### What you are asked to do
Would you restate every entry below word for word? Leave out the pictures.

### Dataset entries
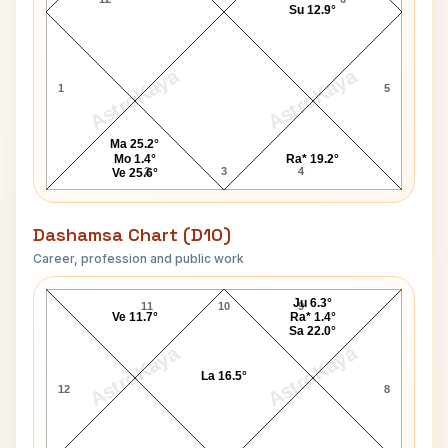
Su 12.9°
AstroKaya
AstroKaya
1
5
Ma 25.2°
Mo 1.4°
Ra* 19.2°
2
3
4
Ve 25.6°
Dashamsa Chart (D10)
Career, profession and public work
Harry Bryan D10 Chart
Ju 6.3°
11
10
9
Ve 11.7°
Ra* 1.4°
Sa 22.0°
AstroKaya
AstroKaya
La 16.5°
12
8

### Result for this task
Su 12.9°
AstroKaya
AstroKaya
1
5
Ma 25.2°
Mo 1.4°
Ra* 19.2°
2
3
4
Ve 25.6°
Dashamsa Chart (D10)
Career, profession and public work
Harry Bryan D10 Chart
Ju 6.3°
11
10
9
Ve 11.7°
Ra* 1.4°
Sa 22.0°
AstroKaya
AstroKaya
La 16.5°
12
8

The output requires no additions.